**ABOUT THIS TASK:** Restate each entry word for word, leaving nothing out.
[Start of section]
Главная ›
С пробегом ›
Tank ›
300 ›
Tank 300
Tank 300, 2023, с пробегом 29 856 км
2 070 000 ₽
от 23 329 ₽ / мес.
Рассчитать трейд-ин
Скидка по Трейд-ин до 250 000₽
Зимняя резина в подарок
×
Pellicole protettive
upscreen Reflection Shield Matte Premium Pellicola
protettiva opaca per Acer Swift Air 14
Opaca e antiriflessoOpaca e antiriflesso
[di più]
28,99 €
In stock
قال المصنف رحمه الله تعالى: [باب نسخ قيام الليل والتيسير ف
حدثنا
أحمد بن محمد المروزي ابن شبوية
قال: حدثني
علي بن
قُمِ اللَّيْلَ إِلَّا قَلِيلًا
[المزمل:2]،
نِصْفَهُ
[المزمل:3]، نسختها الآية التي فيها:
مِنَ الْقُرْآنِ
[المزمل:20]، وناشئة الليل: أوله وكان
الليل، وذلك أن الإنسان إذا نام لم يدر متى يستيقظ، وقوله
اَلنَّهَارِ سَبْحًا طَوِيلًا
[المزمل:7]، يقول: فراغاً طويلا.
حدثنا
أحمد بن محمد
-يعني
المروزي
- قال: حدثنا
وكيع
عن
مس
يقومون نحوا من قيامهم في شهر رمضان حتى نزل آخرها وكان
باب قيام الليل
[End of section]
**ANSWER SECTION:**
Главная ›
С пробегом ›
Tank ›
300 ›
Tank 300
Tank 300, 2023, с пробегом 29 856 км
2 070 000 ₽
от 23 329 ₽ / мес.
Рассчитать трейд-ин
Скидка по Трейд-ин до 250 000₽
Зимняя резина в подарок
×
Pellicole protettive
upscreen Reflection Shield Matte Premium Pellicola
protettiva opaca per Acer Swift Air 14
Opaca e antiriflessoOpaca e antiriflesso
[di più]
28,99 €
In stock
قال المصنف رحمه الله تعالى: [باب نسخ قيام الليل والتيسير ف
حدثنا
أحمد بن محمد المروزي ابن شبوية
قال: حدثني
علي بن
قُمِ اللَّيْلَ إِلَّا قَلِيلًا
[المزمل:2]،
نِصْفَهُ
[المزمل:3]، نسختها الآية التي فيها:
مِنَ الْقُرْآنِ
[المزمل:20]، وناشئة الليل: أوله وكان
الليل، وذلك أن الإنسان إذا نام لم يدر متى يستيقظ، وقوله
اَلنَّهَارِ سَبْحًا طَوِيلًا
[المزمل:7]، يقول: فراغاً طويلا.
حدثنا
أحمد بن محمد
-يعني
المروزي
- قال: حدثنا
وكيع
عن
مس
يقومون نحوا من قيامهم في شهر رمضان حتى نزل آخرها وكان
باب قيام الليل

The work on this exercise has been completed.